Mit der Nationalmannschaft sind Sie bei der WM in Frankreich bis ins Viertelfinale gekommen. Was haben Sie in den Wochen nach dem Turnier gemacht?
Doorsoun: Wir hatten nach der WM eigentlich nur zwei Wochen Zeit, um zu entspannen, uns zu erholen, um runterzufahren. Ich bin zu meiner Mama in die Türkei geflogen, habe mein Handy meist an die Seite gelegt und war nicht so leicht zu erreichen für andere. Ich habe wirklich versucht, in diesen zwei Wochen Kräfte zu sammeln, um dann wieder mit neuer Energie in Wolfsburg anzukommen.

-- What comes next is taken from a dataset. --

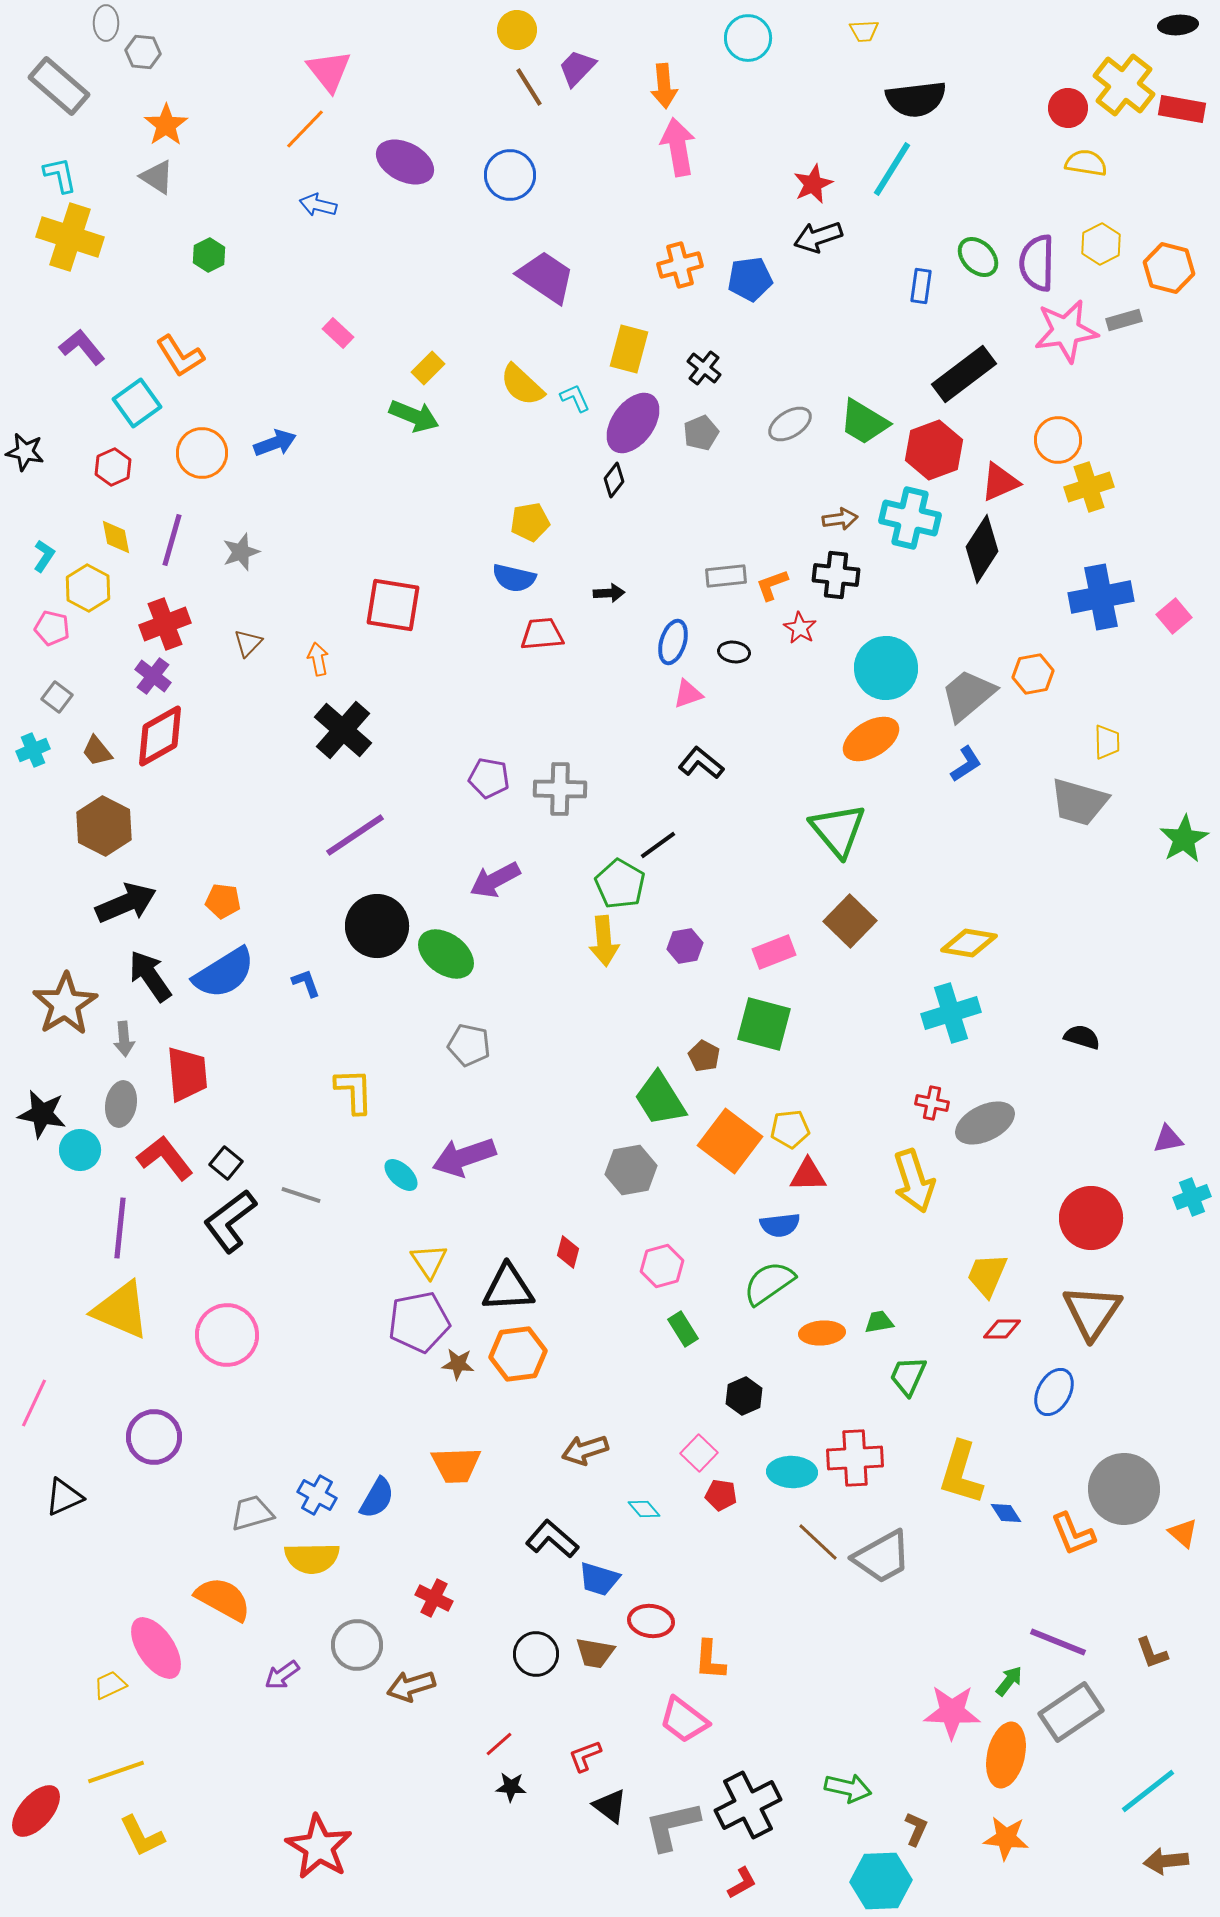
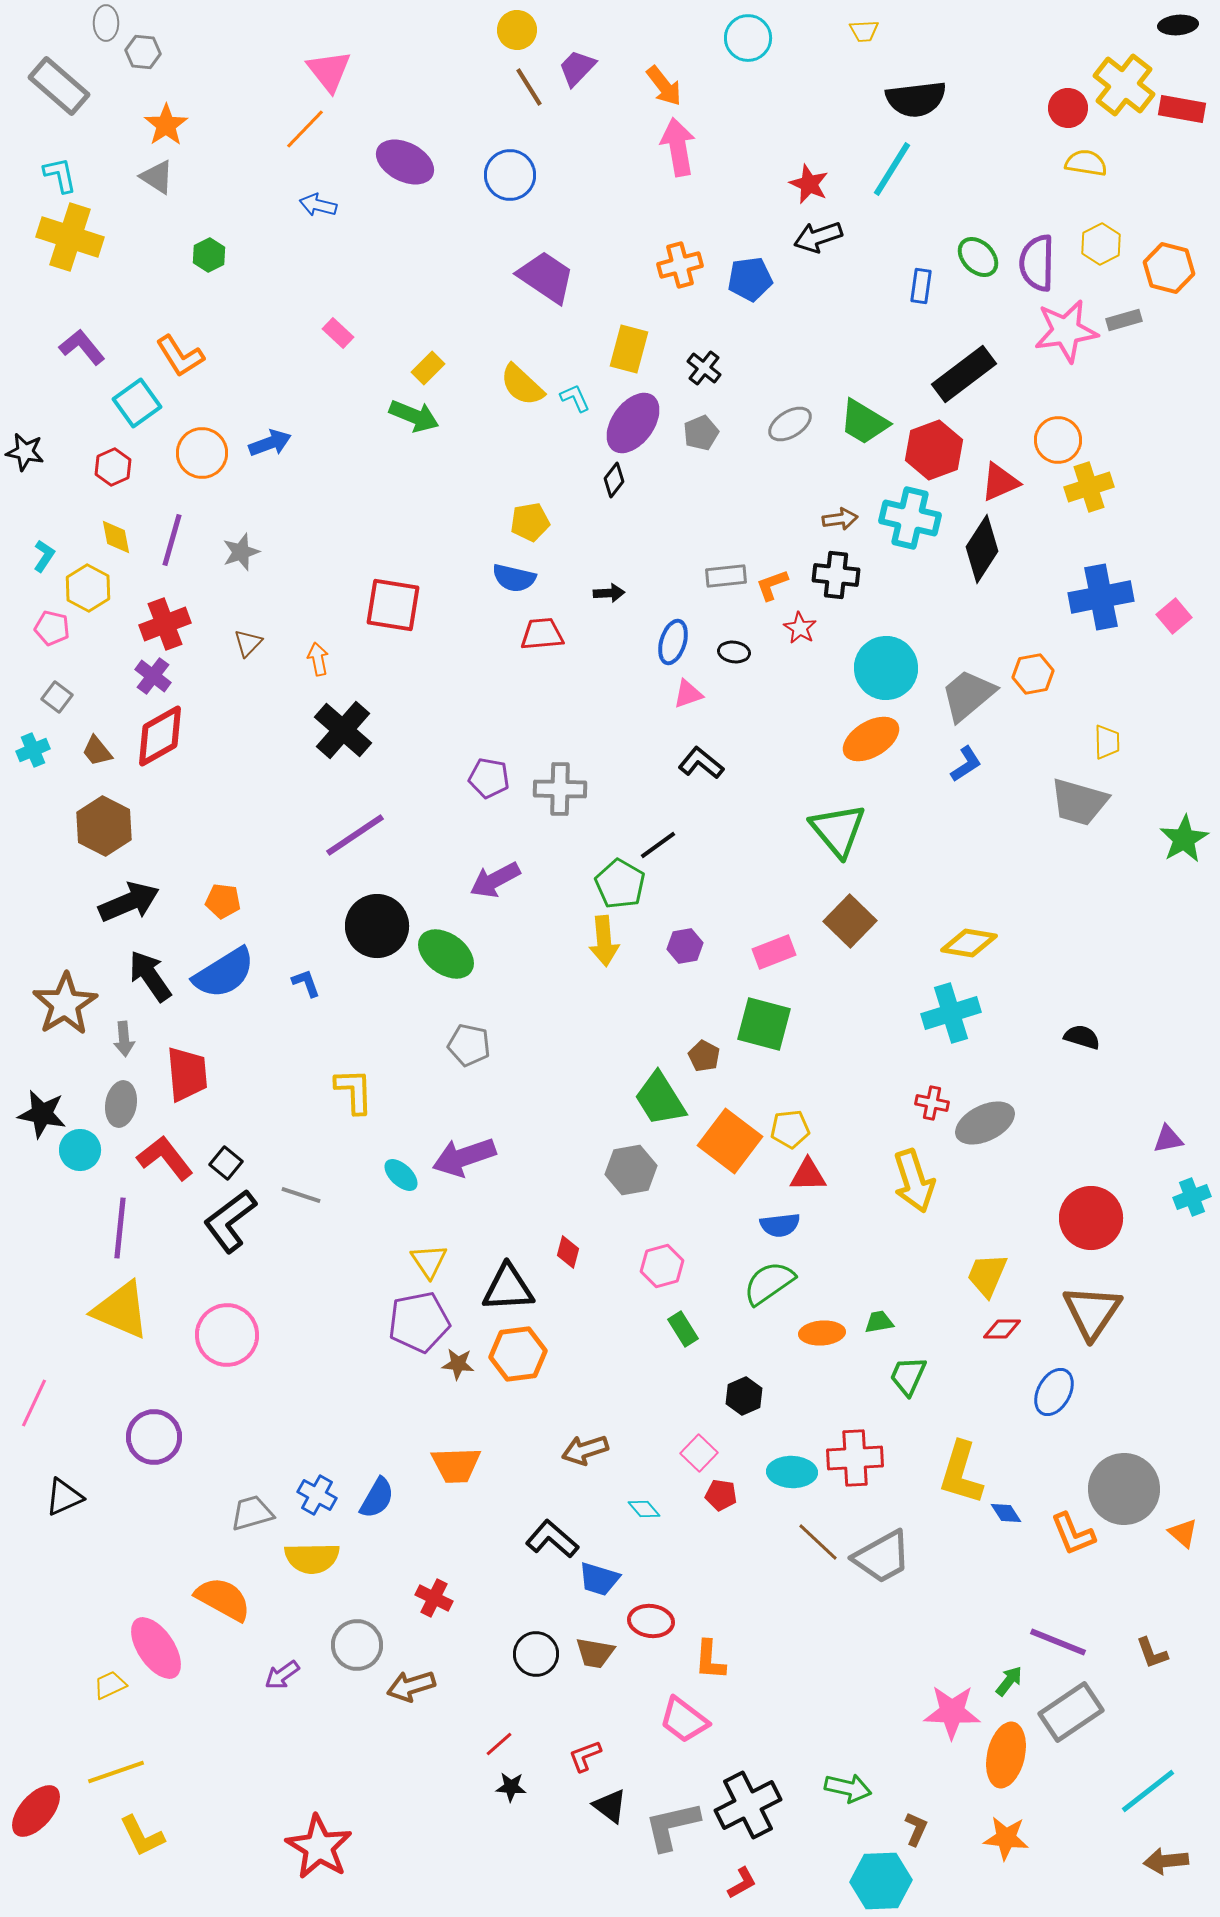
orange arrow at (664, 86): rotated 33 degrees counterclockwise
red star at (813, 184): moved 4 px left; rotated 24 degrees counterclockwise
blue arrow at (275, 443): moved 5 px left
black arrow at (126, 903): moved 3 px right, 1 px up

Fast das gesamte Frauen-Nationalteam war während der WM in den Sozialen Medien recht aktiv. Brauchten Sie das mal, zwei Wochen ohne Handy?

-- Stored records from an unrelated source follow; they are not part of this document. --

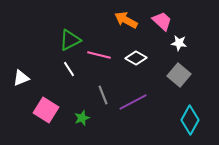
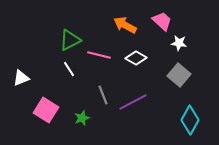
orange arrow: moved 1 px left, 5 px down
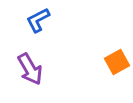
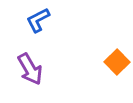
orange square: rotated 15 degrees counterclockwise
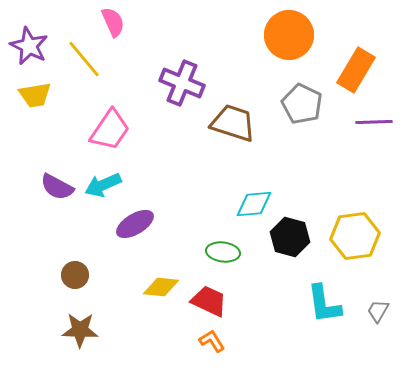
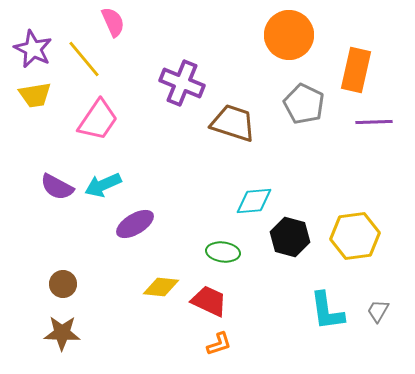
purple star: moved 4 px right, 3 px down
orange rectangle: rotated 18 degrees counterclockwise
gray pentagon: moved 2 px right
pink trapezoid: moved 12 px left, 10 px up
cyan diamond: moved 3 px up
brown circle: moved 12 px left, 9 px down
cyan L-shape: moved 3 px right, 7 px down
brown star: moved 18 px left, 3 px down
orange L-shape: moved 7 px right, 3 px down; rotated 104 degrees clockwise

Doorsoun: Während der WM stand es ja fast nie still, auch Familie und Freunde haben mir häufig geschrieben, was einen ja freut, da möchte man immer antworten und in Kontakt bleiben. Jetzt brauchte ich aber mal Zeit für mich und habe mir dann gesagt: Jetzt bin ich mal nicht erreichbar. Das war wichtig für mich.

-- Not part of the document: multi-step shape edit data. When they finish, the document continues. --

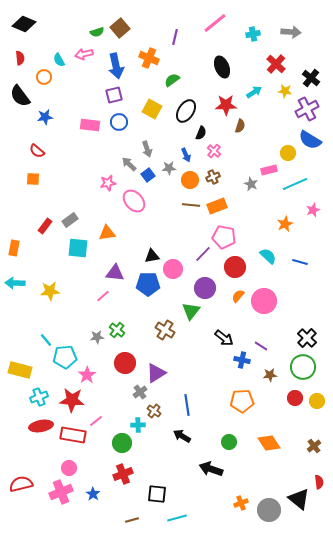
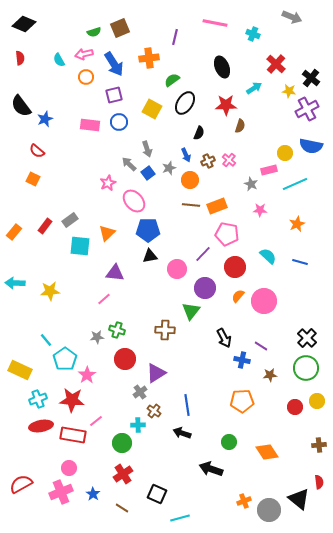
pink line at (215, 23): rotated 50 degrees clockwise
brown square at (120, 28): rotated 18 degrees clockwise
green semicircle at (97, 32): moved 3 px left
gray arrow at (291, 32): moved 1 px right, 15 px up; rotated 18 degrees clockwise
cyan cross at (253, 34): rotated 32 degrees clockwise
orange cross at (149, 58): rotated 30 degrees counterclockwise
blue arrow at (116, 66): moved 2 px left, 2 px up; rotated 20 degrees counterclockwise
orange circle at (44, 77): moved 42 px right
yellow star at (285, 91): moved 4 px right
cyan arrow at (254, 92): moved 4 px up
black semicircle at (20, 96): moved 1 px right, 10 px down
black ellipse at (186, 111): moved 1 px left, 8 px up
blue star at (45, 117): moved 2 px down; rotated 14 degrees counterclockwise
black semicircle at (201, 133): moved 2 px left
blue semicircle at (310, 140): moved 1 px right, 6 px down; rotated 20 degrees counterclockwise
pink cross at (214, 151): moved 15 px right, 9 px down
yellow circle at (288, 153): moved 3 px left
gray star at (169, 168): rotated 16 degrees counterclockwise
blue square at (148, 175): moved 2 px up
brown cross at (213, 177): moved 5 px left, 16 px up
orange square at (33, 179): rotated 24 degrees clockwise
pink star at (108, 183): rotated 14 degrees counterclockwise
pink star at (313, 210): moved 53 px left; rotated 24 degrees clockwise
orange star at (285, 224): moved 12 px right
orange triangle at (107, 233): rotated 36 degrees counterclockwise
pink pentagon at (224, 237): moved 3 px right, 3 px up
orange rectangle at (14, 248): moved 16 px up; rotated 28 degrees clockwise
cyan square at (78, 248): moved 2 px right, 2 px up
black triangle at (152, 256): moved 2 px left
pink circle at (173, 269): moved 4 px right
blue pentagon at (148, 284): moved 54 px up
pink line at (103, 296): moved 1 px right, 3 px down
green cross at (117, 330): rotated 21 degrees counterclockwise
brown cross at (165, 330): rotated 30 degrees counterclockwise
black arrow at (224, 338): rotated 24 degrees clockwise
cyan pentagon at (65, 357): moved 2 px down; rotated 30 degrees counterclockwise
red circle at (125, 363): moved 4 px up
green circle at (303, 367): moved 3 px right, 1 px down
yellow rectangle at (20, 370): rotated 10 degrees clockwise
cyan cross at (39, 397): moved 1 px left, 2 px down
red circle at (295, 398): moved 9 px down
black arrow at (182, 436): moved 3 px up; rotated 12 degrees counterclockwise
orange diamond at (269, 443): moved 2 px left, 9 px down
brown cross at (314, 446): moved 5 px right, 1 px up; rotated 32 degrees clockwise
red cross at (123, 474): rotated 12 degrees counterclockwise
red semicircle at (21, 484): rotated 15 degrees counterclockwise
black square at (157, 494): rotated 18 degrees clockwise
orange cross at (241, 503): moved 3 px right, 2 px up
cyan line at (177, 518): moved 3 px right
brown line at (132, 520): moved 10 px left, 12 px up; rotated 48 degrees clockwise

Mit dem VfL sind Sie in der vergangenen Saison Meister und Pokalsieger geworden. Ist das also das Ziel, die Titel zu verteidigen und in der Champions League oben mitzuspielen?
Doorsoun: Definitiv. Wir wollen so viele Titel wie möglich gewinnen, wenn es mit der Meisterschaft und dem Pokal klappt, wäre es toll. Im Gegensatz zur Vorsaison über das Viertelfinale der Champions League hinaus zu kommen wäre auch eine tolle Sache. Dafür werden wir alles geben.
Zum Auftakt geht es gegen den SC Sand, danach gegen den MSV Duisburg: Ein entspannter Saisonstart?
Doorsoun: Wir müssen von Beginn an fokussiert auftreten. Ich weiß wie es ist, als Underdog gegen den großen Favoriten anzutreten. In meiner Zeit in Wattenscheid und Essen haben wir uns immer gesagt, dass wir es diesen vermeintlich stärkeren Gegnern so schwer wie möglich machen wollen. Mit dieser Einstellung werden auch der SC Sand und Duisburg gegen uns spielen. Respektlosigkeit kann sich keiner erlauben, Fehler werden schon ab dem ersten Spiel bestraft.
Wer sind die großen Konkurrenten?
Doorsoun: Ganz klar der FC Bayern, die Münchener zählen immer zum Favoritenkreis. Auf die SGS Essen bin ich auch sehr gespannt, sie hat vergangene Saison wirklich gut gespielt, Turbine Potsdam ist immer unangenehm, der SC Freiburg ist immer unangenehm. Es könnte lange spannend bleiben in der Liga.
Sie haben in der Bundesliga unter anderem bei der SG Wattenscheid und der SGS Essen gespielt. Was unterscheidet Ihren jetzigen Klub vom Rest der Liga?
Doorsoun: Beim VfL ist alles top professionell, die Strukturen sind so gut wie bei kaum einem anderen Verein in der Liga. Ich muss hier einfach nur Fußball spielen, meine Leistungen bringen und mich nicht mit irgendwelchen Nebenkriegsschauplätzen beschäftigen wie den Begebenheiten der Trainingsplätze oder ob unsere Trainingsklamotten rechtzeitig da sind. Zugegeben, das sind jetzt kleine Dinge, die am Ende aber im Großen und Ganzen aber viel ausmachen.
Personell gibt es einige Veränderungen, unter anderem müssen Sie die Leistungsträgerinnen Nilla Fischer ersetzen. Wie stark ist der neue VfL?
Doorsoun: Ich denke, dass wir in der Breite noch stärker geworden sind als vergangene Saison. Der Konkurrenzkampf im Team selbst wird auch wieder groß sein. Wobei unsere Abgänge auch nicht so leicht zu ersetzen sein werden.